Maltby, J., Macaskill, A., Day, L. (2000). Failure to forgive self and others: a replication and extension of the relationship between forgiveness, personality, social desirability and general health. Personality and Individual Differences, 30, 881-885.

Wohl, M. J. A., Kuiken, D., & Noels, K. A. (2006). Three ways to forgive: A numerically aided phenomenological study. British Journal of Social Psychology, 45, 547-561.

What is the Modern Day Woman?

Traditionally shyness has been depicted as a ‘female trait’ alongside with compassion, gullibility, moodiness, unpredictability and soft-spokeness. However, since the 21st century the boundary between female and male shyness has been disappearing. Shyness has become more widely known as a social problem for both sexes, and in this post I will examine how this change came about.

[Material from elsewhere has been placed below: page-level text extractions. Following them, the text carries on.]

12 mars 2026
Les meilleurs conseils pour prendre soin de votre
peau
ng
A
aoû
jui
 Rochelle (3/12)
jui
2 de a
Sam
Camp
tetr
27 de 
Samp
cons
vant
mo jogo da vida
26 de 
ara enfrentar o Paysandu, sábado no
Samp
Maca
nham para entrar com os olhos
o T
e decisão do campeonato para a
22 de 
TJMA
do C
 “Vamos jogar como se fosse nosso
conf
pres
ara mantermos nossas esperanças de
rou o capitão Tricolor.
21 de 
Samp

In the 1950’s women were encouraged to be the so-called “good wives” for their husbands. The term “good wives” meant that women had their place in maintaining an orderly house while the men worked hard for creating money. Women were expected to be more modest and shy towards their husbands, and conversely men were expected to be assertive in nature. There was a large distinction between male and female roles which was created by the society they lived in.

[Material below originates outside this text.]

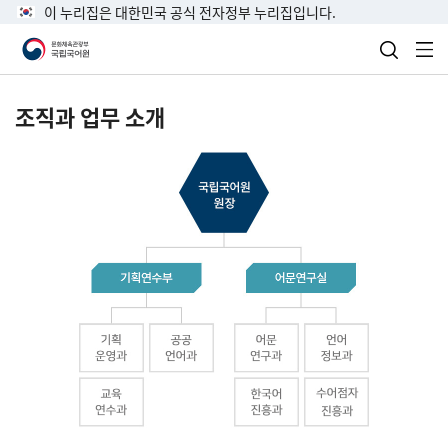
이 누리집은 대한민국 공식 전자정부 누리집입니다.
검색 열
전
조직과 업무 소개
국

By the time the 1980’s came about shyness was considered a failure to develop skills of self-disclosure, and assertiveness. Shyness was stereotyped as a ‘feminine trait’ and was seen as undesirable, especially for men. Therefore shyness was thrust upon women to adopt, while men were pushed away from this trait. Women having to accept the role of being shy created an internal struggle for seeking independence from such societal norms. Over the course of time women fought and were accepted to be considered equal amongst men and the role of women changed completely. *I know there is a whole history there and I have included references for those who wish to look further into the history.

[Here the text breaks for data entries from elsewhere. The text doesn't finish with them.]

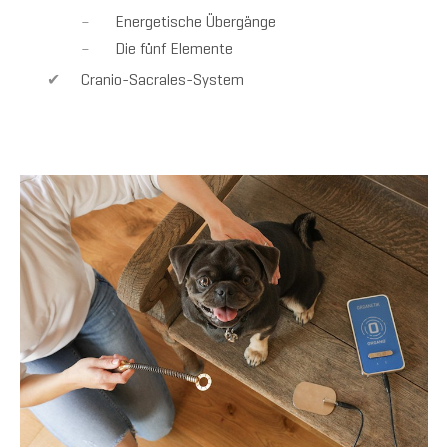
Energetische Übergänge
Die fünf Elemente
Cranio-Sacrales-System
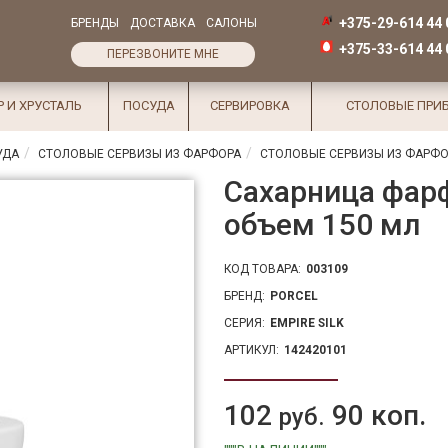
+375-29-614 44 
БРЕНДЫ
ДОСТАВКА
САЛОНЫ
+375-33-614 44 
ПЕРЕЗВОНИТЕ МНЕ
Р И ХРУСТАЛЬ
ПОСУДА
СЕРВИРОВКА
СТОЛОВЫЕ ПРИ
УДА
СТОЛОВЫЕ СЕРВИЗЫ ИЗ ФАРФОРА
СТОЛОВЫЕ СЕРВИЗЫ ИЗ ФАРФО
Сахарница фар
объем 150 мл
КОД ТОВАРА:
003109
БРЕНД:
PORCEL
СЕРИЯ:
EMPIRE SILK
АРТИКУЛ:
142420101
102
90 коп.
руб.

The question that arises is ‘What is the new modern day woman’? Modern womaqn is strong, assertive, beautiful, inspiring, and responsible; yet she is also caring, kind, compassionate, and sometimes even shy. Statistics show that there is a greater prevalence of shyness amongst women in the population, but I would argue that women feel more comfortable disclosing that they are shy while men are afraid to. And so the distinction between male and female shyness I believe should be non-existent. Men and women who have shyness share more similarities then differences and there should not be this cultural push to label one sex as ‘more shy’.

References:

McDaniel, P.A. (2001) Shrinking violets and casper milquetoasts: shyness and heterosexuality from the roles of the fifties to the rules of the nineties, Journal of
Social History, 2001, 34, 3, 547–68.